We’re off tomorrow to hopefully pick up an effectiveness award. And this prompts some thoughts.
Effectiveness is not something that is merely an output of activity. Nor is it simply some post-event audit process. Those who think that effectiveness is some post-rationalized bonus should be ejected. They bring our industry into disrepute. And those who don’t think their job is to change behaviour should equally be asked to leave.
Effectiveness is a fundamental part of the creative process. Indeed creative excellence begins with objectives. It is after all, relevant creativity that we are after. Relevant to the client’s business needs. And relevant to the needs wants and desires of the intended audiences.

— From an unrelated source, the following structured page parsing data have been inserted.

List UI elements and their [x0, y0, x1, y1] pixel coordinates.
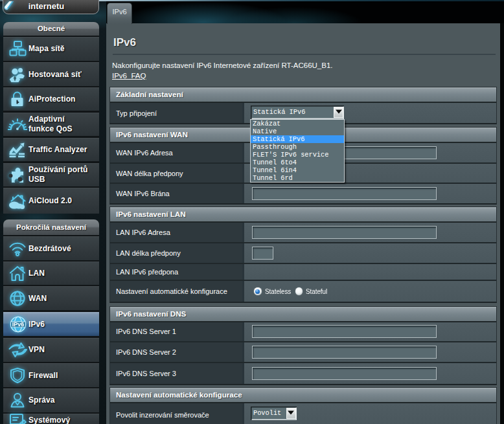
- svg-text:IPv6: IPv6: [12, 321, 25, 328]
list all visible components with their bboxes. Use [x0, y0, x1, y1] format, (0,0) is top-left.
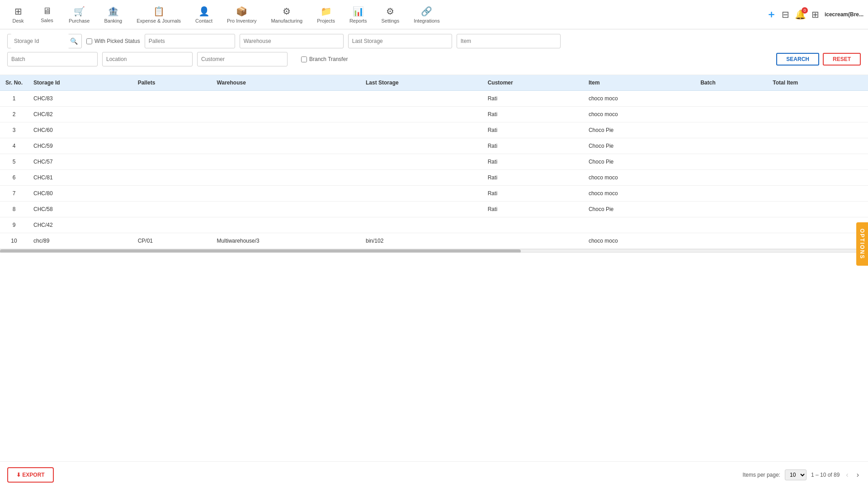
table-row[interactable]: 9 CHC/42: [0, 217, 868, 233]
last-storage-input[interactable]: [348, 34, 452, 48]
pallets-input[interactable]: [145, 34, 235, 48]
cell-total-item: [767, 122, 868, 138]
table-row[interactable]: 1 CHC/83 Rati choco moco: [0, 91, 868, 107]
cell-customer: Rati: [482, 91, 583, 107]
col-customer: Customer: [482, 75, 583, 91]
table-row[interactable]: 3 CHC/60 Rati Choco Pie: [0, 122, 868, 138]
desk-icon: ⊞: [14, 6, 22, 17]
user-menu[interactable]: icecream(Bre...: [825, 11, 863, 18]
nav-item-banking[interactable]: 🏦 Banking: [98, 3, 128, 26]
col-warehouse: Warehouse: [212, 75, 360, 91]
cell-batch: [695, 138, 767, 154]
cell-storage-id: CHC/42: [28, 217, 132, 233]
purchase-icon: 🛒: [74, 6, 85, 17]
cell-sr: 4: [0, 138, 28, 154]
nav-item-expense-journals[interactable]: 📋 Expense & Journals: [130, 3, 187, 26]
manufacturing-icon: ⚙: [283, 6, 291, 17]
filter-area: 🔍 With Picked Status Branch Transfer SEA…: [0, 29, 868, 75]
cell-pallets: [132, 170, 212, 186]
layout-button[interactable]: ⊞: [811, 9, 819, 20]
projects-icon: 📁: [321, 6, 332, 17]
nav-label-manufacturing: Manufacturing: [271, 18, 302, 23]
cell-batch: [695, 122, 767, 138]
nav-item-settings[interactable]: ⚙ Settings: [375, 3, 406, 26]
branch-transfer-label[interactable]: Branch Transfer: [301, 56, 348, 62]
with-picked-status-checkbox[interactable]: [86, 38, 92, 44]
cell-batch: [695, 107, 767, 122]
cell-item: Choco Pie: [583, 122, 695, 138]
grid-view-button[interactable]: ⊟: [782, 9, 789, 20]
cell-batch: [695, 170, 767, 186]
branch-transfer-checkbox[interactable]: [301, 56, 307, 62]
cell-sr: 2: [0, 107, 28, 122]
nav-item-manufacturing[interactable]: ⚙ Manufacturing: [264, 3, 309, 26]
table-row[interactable]: 5 CHC/57 Rati Choco Pie: [0, 154, 868, 170]
with-picked-status-label[interactable]: With Picked Status: [86, 38, 140, 44]
scroll-hint[interactable]: [0, 249, 868, 253]
col-sr: Sr. No.: [0, 75, 28, 91]
reset-button[interactable]: RESET: [823, 53, 861, 66]
cell-storage-id: CHC/60: [28, 122, 132, 138]
cell-customer: Rati: [482, 122, 583, 138]
storage-id-search-button[interactable]: 🔍: [69, 38, 79, 45]
cell-batch: [695, 154, 767, 170]
table-row[interactable]: 7 CHC/80 Rati choco moco: [0, 186, 868, 202]
notification-badge: 0: [802, 7, 808, 14]
cell-sr: 5: [0, 154, 28, 170]
table-row[interactable]: 4 CHC/59 Rati Choco Pie: [0, 138, 868, 154]
col-item: Item: [583, 75, 695, 91]
table-row[interactable]: 6 CHC/81 Rati choco moco: [0, 170, 868, 186]
cell-item: Choco Pie: [583, 138, 695, 154]
integrations-icon: 🔗: [421, 6, 432, 17]
cell-last-storage: bin/102: [360, 233, 482, 249]
table-row[interactable]: 8 CHC/58 Rati Choco Pie: [0, 202, 868, 217]
table-row[interactable]: 10 chc/89 CP/01 Multiwarehouse/3 bin/102…: [0, 233, 868, 249]
cell-customer: Rati: [482, 154, 583, 170]
nav-item-projects[interactable]: 📁 Projects: [311, 3, 341, 26]
nav-item-pro-inventory[interactable]: 📦 Pro Inventory: [221, 3, 263, 26]
cell-warehouse: [212, 122, 360, 138]
cell-last-storage: [360, 186, 482, 202]
nav-item-integrations[interactable]: 🔗 Integrations: [407, 3, 446, 26]
warehouse-input[interactable]: [240, 34, 344, 48]
cell-sr: 1: [0, 91, 28, 107]
nav-item-reports[interactable]: 📊 Reports: [343, 3, 373, 26]
cell-batch: [695, 202, 767, 217]
customer-input[interactable]: [197, 52, 288, 66]
cell-warehouse: [212, 107, 360, 122]
search-button[interactable]: SEARCH: [776, 53, 819, 66]
sales-icon: 🖥: [42, 6, 52, 16]
storage-table: Sr. No. Storage Id Pallets Warehouse Las…: [0, 75, 868, 249]
nav-item-purchase[interactable]: 🛒 Purchase: [62, 3, 96, 26]
cell-warehouse: [212, 170, 360, 186]
cell-last-storage: [360, 154, 482, 170]
cell-item: [583, 217, 695, 233]
item-input[interactable]: [457, 34, 561, 48]
nav-item-desk[interactable]: ⊞ Desk: [5, 3, 32, 26]
add-button[interactable]: ＋: [766, 8, 776, 21]
cell-last-storage: [360, 138, 482, 154]
cell-batch: [695, 91, 767, 107]
filter-row-2: Branch Transfer SEARCH RESET: [7, 52, 861, 66]
location-input[interactable]: [102, 52, 193, 66]
top-navigation: ⊞ Desk 🖥 Sales 🛒 Purchase 🏦 Banking 📋 Ex…: [0, 0, 868, 29]
cell-storage-id: CHC/83: [28, 91, 132, 107]
batch-input[interactable]: [7, 52, 98, 66]
nav-item-sales[interactable]: 🖥 Sales: [33, 3, 61, 26]
cell-item: choco moco: [583, 170, 695, 186]
cell-customer: [482, 233, 583, 249]
cell-sr: 9: [0, 217, 28, 233]
notification-button[interactable]: 🔔 0: [795, 9, 806, 20]
nav-label-integrations: Integrations: [414, 18, 439, 23]
storage-id-input[interactable]: [10, 34, 69, 48]
cell-sr: 3: [0, 122, 28, 138]
nav-item-contact[interactable]: 👤 Contact: [189, 3, 219, 26]
options-tab[interactable]: OPTIONS: [856, 222, 868, 266]
settings-icon: ⚙: [386, 6, 394, 17]
cell-total-item: [767, 91, 868, 107]
cell-pallets: [132, 202, 212, 217]
cell-last-storage: [360, 107, 482, 122]
cell-total-item: [767, 154, 868, 170]
cell-storage-id: CHC/59: [28, 138, 132, 154]
table-row[interactable]: 2 CHC/82 Rati choco moco: [0, 107, 868, 122]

Nonetheless, too many objectives are vague and utterly disconnected from creating economic value. Launching ‘a brand campaign’, ‘entering popular culture’ or tripling the number of Facebook fans are in isolation, as utterly irrelevant objectives as the creative brief that states the role of communications to be to ‘raise awareness.’
One of the wonderful things about the burgeoning technology that surrounds us is that it affords us an ever greater quantity and variety of consumer data. But a note of caution must be sounded. On their own, likes, clicks, views, re-Tweets, pass-ons and so on are no more evidence of effectiveness than an opportunity to see in a traditional media buy. Yet agency credentials and reels are littered with case studies that assume the job was completed when ‘the blogosphere blew up.’ The inability of some to distinguish between intermediate effects and effectiveness is nothing short of tragic.

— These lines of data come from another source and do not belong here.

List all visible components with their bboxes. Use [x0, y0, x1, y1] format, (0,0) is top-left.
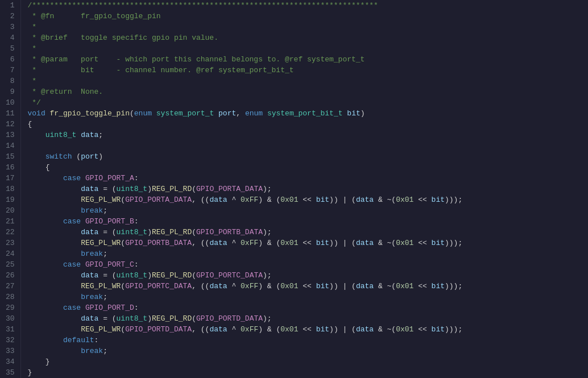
table-row: 24 break; [0, 248, 588, 259]
line-code: data = (uint8_t)REG_PL_RD(GPIO_PORTA_DAT… [20, 184, 588, 194]
line-code: } [20, 356, 588, 367]
line-code: data = (uint8_t)REG_PL_RD(GPIO_PORTC_DAT… [20, 270, 588, 281]
line-number: 24 [0, 248, 20, 259]
table-row: 30 data = (uint8_t)REG_PL_RD(GPIO_PORTD_… [0, 313, 588, 324]
table-row: 23 REG_PL_WR(GPIO_PORTB_DATA, ((data ^ 0… [0, 238, 588, 248]
line-number: 4 [0, 32, 20, 43]
table-row: 4 * @brief toggle specific gpio pin valu… [0, 32, 588, 43]
code-container: 1/**************************************… [0, 0, 588, 378]
line-number: 13 [0, 130, 20, 140]
line-code: case GPIO_PORT_A: [20, 173, 588, 184]
line-code: case GPIO_PORT_D: [20, 302, 588, 313]
line-number: 15 [0, 151, 20, 162]
table-row: 16 { [0, 162, 588, 173]
table-row: 7 * bit - channel number. @ref system_po… [0, 65, 588, 76]
line-number: 32 [0, 335, 20, 346]
line-code: data = (uint8_t)REG_PL_RD(GPIO_PORTB_DAT… [20, 227, 588, 238]
line-code: { [20, 162, 588, 173]
table-row: 33 break; [0, 346, 588, 356]
line-code: REG_PL_WR(GPIO_PORTD_DATA, ((data ^ 0xFF… [20, 324, 588, 335]
line-code: * [20, 76, 588, 86]
line-code: break; [20, 205, 588, 216]
table-row: 9 * @return None. [0, 86, 588, 97]
line-code: * [20, 22, 588, 32]
line-code: * [20, 43, 588, 54]
line-number: 17 [0, 173, 20, 184]
line-number: 12 [0, 119, 20, 130]
code-table: 1/**************************************… [0, 0, 588, 378]
table-row: 5 * [0, 43, 588, 54]
line-code: REG_PL_WR(GPIO_PORTC_DATA, ((data ^ 0xFF… [20, 281, 588, 292]
table-row: 18 data = (uint8_t)REG_PL_RD(GPIO_PORTA_… [0, 184, 588, 194]
table-row: 17 case GPIO_PORT_A: [0, 173, 588, 184]
line-code: break; [20, 346, 588, 356]
line-number: 1 [0, 0, 20, 11]
table-row: 8 * [0, 76, 588, 86]
line-number: 22 [0, 227, 20, 238]
table-row: 19 REG_PL_WR(GPIO_PORTA_DATA, ((data ^ 0… [0, 194, 588, 205]
table-row: 13 uint8_t data; [0, 130, 588, 140]
line-number: 3 [0, 22, 20, 32]
line-number: 26 [0, 270, 20, 281]
table-row: 28 break; [0, 292, 588, 302]
table-row: 1/**************************************… [0, 0, 588, 11]
line-number: 8 [0, 76, 20, 86]
line-number: 11 [0, 108, 20, 119]
line-code: void fr_gpio_toggle_pin(enum system_port… [20, 108, 588, 119]
line-number: 35 [0, 367, 20, 378]
line-number: 18 [0, 184, 20, 194]
line-code: default: [20, 335, 588, 346]
line-number: 29 [0, 302, 20, 313]
line-number: 34 [0, 356, 20, 367]
line-code: /***************************************… [20, 0, 588, 11]
table-row: 21 case GPIO_PORT_B: [0, 216, 588, 227]
line-number: 28 [0, 292, 20, 302]
line-number: 9 [0, 86, 20, 97]
line-number: 20 [0, 205, 20, 216]
line-code: break; [20, 292, 588, 302]
line-number: 7 [0, 65, 20, 76]
table-row: 2 * @fn fr_gpio_toggle_pin [0, 11, 588, 22]
line-number: 14 [0, 140, 20, 151]
table-row: 35} [0, 367, 588, 378]
line-code: switch (port) [20, 151, 588, 162]
line-code [20, 140, 588, 151]
line-code: break; [20, 248, 588, 259]
line-code: * bit - channel number. @ref system_port… [20, 65, 588, 76]
line-number: 30 [0, 313, 20, 324]
line-number: 19 [0, 194, 20, 205]
line-number: 6 [0, 54, 20, 65]
line-number: 27 [0, 281, 20, 292]
line-code: { [20, 119, 588, 130]
table-row: 20 break; [0, 205, 588, 216]
line-number: 10 [0, 97, 20, 108]
table-row: 6 * @param port - which port this channe… [0, 54, 588, 65]
table-row: 25 case GPIO_PORT_C: [0, 259, 588, 270]
line-number: 25 [0, 259, 20, 270]
table-row: 27 REG_PL_WR(GPIO_PORTC_DATA, ((data ^ 0… [0, 281, 588, 292]
table-row: 29 case GPIO_PORT_D: [0, 302, 588, 313]
line-code: case GPIO_PORT_B: [20, 216, 588, 227]
table-row: 12{ [0, 119, 588, 130]
table-row: 14 [0, 140, 588, 151]
line-number: 33 [0, 346, 20, 356]
line-code: */ [20, 97, 588, 108]
line-code: * @fn fr_gpio_toggle_pin [20, 11, 588, 22]
table-row: 3 * [0, 22, 588, 32]
line-code: case GPIO_PORT_C: [20, 259, 588, 270]
line-code: * @param port - which port this channel … [20, 54, 588, 65]
table-row: 15 switch (port) [0, 151, 588, 162]
line-number: 16 [0, 162, 20, 173]
line-code: * @return None. [20, 86, 588, 97]
line-number: 31 [0, 324, 20, 335]
line-code: } [20, 367, 588, 378]
table-row: 10 */ [0, 97, 588, 108]
table-row: 11void fr_gpio_toggle_pin(enum system_po… [0, 108, 588, 119]
table-row: 34 } [0, 356, 588, 367]
line-number: 5 [0, 43, 20, 54]
table-row: 32 default: [0, 335, 588, 346]
line-number: 2 [0, 11, 20, 22]
line-number: 21 [0, 216, 20, 227]
table-row: 26 data = (uint8_t)REG_PL_RD(GPIO_PORTC_… [0, 270, 588, 281]
line-code: data = (uint8_t)REG_PL_RD(GPIO_PORTD_DAT… [20, 313, 588, 324]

So a plea to clients and planners alike. Don’t start, don’t pass Go, don’t waste creatives’ time unless you can confidently and clearly provide practical, useful answers to the following:
- What precisely, is the commercial opportunity or problem?
- What specific change in consumer behaviour is required?

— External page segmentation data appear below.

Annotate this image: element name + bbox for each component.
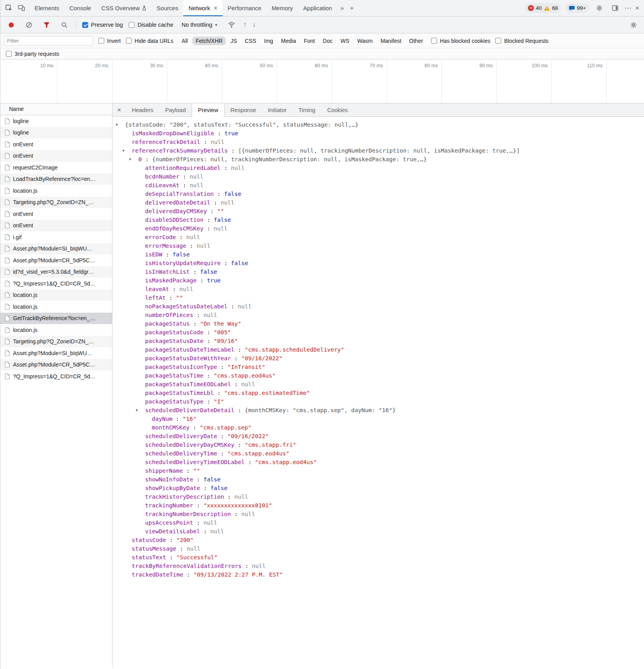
request-row[interactable]: Asset.php?Module=SI_bIqWU… xyxy=(0,347,112,359)
request-row[interactable]: location.js xyxy=(0,301,112,313)
tab-memory[interactable]: Memory xyxy=(266,0,298,16)
json-tree-row[interactable]: scheduledDeliveryTimeEODLabel : "cms.sta… xyxy=(113,458,644,466)
tab-headers[interactable]: Headers xyxy=(126,103,159,116)
inspect-element-button[interactable] xyxy=(3,2,15,14)
json-tree-row[interactable]: ▼ {statusCode: "200", statusText: "Succe… xyxy=(113,120,644,129)
json-tree-row[interactable]: disableSDDSection : false xyxy=(113,216,644,224)
json-tree-row[interactable]: deliveredDayCMSKey : "" xyxy=(113,207,644,216)
request-row[interactable]: Asset.php?Module=CR_5dP5C… xyxy=(0,254,112,266)
filter-type-manifest[interactable]: Manifest xyxy=(377,37,404,45)
tab-css-overview[interactable]: CSS Overview xyxy=(96,0,152,16)
search-button[interactable] xyxy=(58,19,70,31)
network-overview-timeline[interactable]: 10 ms 20 ms 30 ms 40 ms 50 ms 60 ms 70 m… xyxy=(0,59,644,103)
feedback-badge[interactable]: 99+ xyxy=(565,3,589,13)
json-tree-row[interactable]: statusMessage : null xyxy=(113,544,644,553)
filter-type-wasm[interactable]: Wasm xyxy=(354,37,376,45)
filter-type-img[interactable]: Img xyxy=(261,37,276,45)
json-tree-row[interactable]: ▼ scheduledDeliverDateDetail : {monthCMS… xyxy=(113,406,644,415)
json-tree-row[interactable]: isHistoryUpdateRequire : false xyxy=(113,259,644,267)
filter-type-fetch-xhr[interactable]: Fetch/XHR xyxy=(192,37,225,45)
json-tree-row[interactable]: upsAccessPoint : null xyxy=(113,518,644,527)
json-tree-row[interactable]: showPickupByDate : false xyxy=(113,484,644,492)
request-row[interactable]: LoadTrackByReference?loc=en… xyxy=(0,173,112,185)
json-tree-row[interactable]: packageStatusDateWithYear : "09/16/2022" xyxy=(113,354,644,363)
close-devtools-icon[interactable]: × xyxy=(635,4,639,12)
more-tabs-button[interactable]: » xyxy=(337,0,347,16)
json-tree-row[interactable]: isEDW : false xyxy=(113,250,644,259)
tab-application[interactable]: Application xyxy=(298,0,337,16)
request-row[interactable]: id?d_visid_ver=5.3.0&d_fieldgr… xyxy=(0,266,112,278)
json-tree-row[interactable]: ▼ 0 : {numberOfPieces: null, trackingNum… xyxy=(113,155,644,164)
preserve-log-checkbox[interactable]: Preserve log xyxy=(82,22,123,28)
request-row[interactable]: logline xyxy=(0,115,112,127)
json-tree-row[interactable]: scheduledDeliveryTime : "cms.stapp.eod4u… xyxy=(113,449,644,458)
disclosure-triangle-icon[interactable]: ▼ xyxy=(122,146,128,155)
json-tree-row[interactable]: scheduledDeliveryDate : "09/16/2022" xyxy=(113,432,644,440)
filter-type-font[interactable]: Font xyxy=(301,37,318,45)
filter-toggle-button[interactable] xyxy=(41,19,52,31)
json-tree-row[interactable]: packageStatusCode : "005" xyxy=(113,328,644,337)
json-tree-row[interactable]: packageStatusTime : "cms.stapp.eod4us" xyxy=(113,371,644,380)
json-tree-row[interactable]: trackByReferenceValidationErrors : null xyxy=(113,562,644,570)
json-tree-row[interactable]: statusCode : "200" xyxy=(113,536,644,544)
json-tree-row[interactable]: packageStatus : "On the Way" xyxy=(113,319,644,328)
filter-type-ws[interactable]: WS xyxy=(337,37,352,45)
hide-data-urls-checkbox[interactable]: Hide data URLs xyxy=(126,38,173,44)
has-blocked-cookies-checkbox[interactable]: Has blocked cookies xyxy=(431,38,490,44)
close-detail-icon[interactable]: × xyxy=(113,103,126,116)
more-options-icon[interactable]: ⋯ xyxy=(625,4,631,12)
json-tree-row[interactable]: viewDetailsLabel : null xyxy=(113,527,644,536)
json-tree-row[interactable]: cdiLeaveAt : null xyxy=(113,181,644,190)
request-row[interactable]: ?Q_Impress=1&Q_CID=CR_5d… xyxy=(0,278,112,289)
dock-side-icon[interactable] xyxy=(609,2,621,14)
json-tree-row[interactable]: endOfDayResCMSKey : null xyxy=(113,224,644,233)
tab-cookies[interactable]: Cookies xyxy=(321,103,354,116)
json-tree-row[interactable]: isInWatchList : false xyxy=(113,267,644,276)
add-tool-button[interactable]: + xyxy=(347,0,357,16)
json-tree-row[interactable]: trackingNumber : "xxxxxxxxxxxxxx8101" xyxy=(113,501,644,510)
tab-elements[interactable]: Elements xyxy=(30,0,65,16)
blocked-requests-checkbox[interactable]: Blocked Requests xyxy=(495,38,548,44)
json-tree-row[interactable]: packageStatusTimeEODLabel : null xyxy=(113,380,644,389)
json-tree-row[interactable]: noPackageStatusDateLabel : null xyxy=(113,302,644,311)
json-tree-row[interactable]: packageStatusType : "I" xyxy=(113,397,644,406)
network-conditions-button[interactable] xyxy=(225,19,237,31)
json-tree-row[interactable]: statusText : "Successful" xyxy=(113,553,644,562)
request-row[interactable]: onEvent xyxy=(0,138,112,150)
close-tab-icon[interactable]: × xyxy=(214,5,217,12)
third-party-requests-checkbox[interactable]: 3rd-party requests xyxy=(6,51,59,57)
json-tree-row[interactable]: numberOfPieces : null xyxy=(113,311,644,319)
request-row[interactable]: requestC2CImage xyxy=(0,162,112,173)
json-tree-row[interactable]: shipperName : "" xyxy=(113,466,644,475)
tab-console[interactable]: Console xyxy=(65,0,96,16)
json-tree-row[interactable]: monthCMSKey : "cms.stapp.sep" xyxy=(113,423,644,432)
request-row[interactable]: ?Q_Impress=1&Q_CID=CR_5d… xyxy=(0,370,112,382)
json-tree-row[interactable]: packageStatusIconType : "InTransit" xyxy=(113,363,644,371)
request-row[interactable]: i.gif xyxy=(0,231,112,243)
request-row[interactable]: Targeting.php?Q_ZoneID=ZN_… xyxy=(0,336,112,348)
tab-response[interactable]: Response xyxy=(225,103,262,116)
filter-type-doc[interactable]: Doc xyxy=(320,37,336,45)
name-column-header[interactable]: Name xyxy=(0,103,112,115)
disclosure-triangle-icon[interactable]: ▼ xyxy=(129,155,135,164)
json-tree-row[interactable]: scheduledDeliveryDayCMSKey : "cms.stapp.… xyxy=(113,440,644,449)
tab-preview[interactable]: Preview xyxy=(192,103,225,117)
tab-timing[interactable]: Timing xyxy=(293,103,321,116)
disable-cache-checkbox[interactable]: Disable cache xyxy=(129,22,173,28)
throttling-select[interactable]: No throttling ▾ xyxy=(179,20,220,29)
har-import-button[interactable]: ↓ xyxy=(253,21,256,29)
json-tree-row[interactable]: packageStatusDate : "09/16" xyxy=(113,337,644,345)
json-tree-row[interactable]: packageStatusTimeLbl : "cms.stapp.estima… xyxy=(113,389,644,397)
json-tree-row[interactable]: trackingNumberDescription : null xyxy=(113,510,644,518)
json-tree-row[interactable]: ▼ referenceTrackSummaryDetails : [{numbe… xyxy=(113,146,644,155)
json-tree-row[interactable]: bcdnNumber : null xyxy=(113,172,644,181)
record-button[interactable] xyxy=(5,19,17,31)
request-row[interactable]: onEvent xyxy=(0,208,112,220)
json-tree-row[interactable]: errorMessage : null xyxy=(113,241,644,250)
clear-button[interactable] xyxy=(23,19,35,31)
filter-type-other[interactable]: Other xyxy=(406,37,426,45)
request-row[interactable]: GetTrackByReference?loc=en_… xyxy=(0,313,112,324)
json-tree-row[interactable]: leaveAt : null xyxy=(113,285,644,293)
json-tree-row[interactable]: dayNum : "16" xyxy=(113,415,644,423)
filter-input[interactable] xyxy=(4,36,93,46)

- What precisely is the role of communications in achieving this change?
- And given all the other factors that can impact consumer behavior and the business, what intermediate measures will indicate that our activity is working?
The Old Spice work has been an enormously noisy, entertaining, and popular piece of creativity. But it wasn’t just some shot in the dark. The understanding of the problem (most body wash is bought by women, so most men use ladies body wash), and the ability to translate that into an objective (get men and women talking about body wash and considering a body wash for blokes) were key to unlocking the man your man could smell like.
Our value lies in applying creativity to solving business issues. The data clearly demonstrates that great creativity is a multiplier of effectiveness. And most of us recognize that great creativity requires risk taking on everybody’s part. But it must be calculated risk.
Without treating effectiveness as an input – without a clear understanding of what exactly it is we’re trying to achieve and how it will create economic value – creative risk taking isn’t risk taking. It’s stupidity.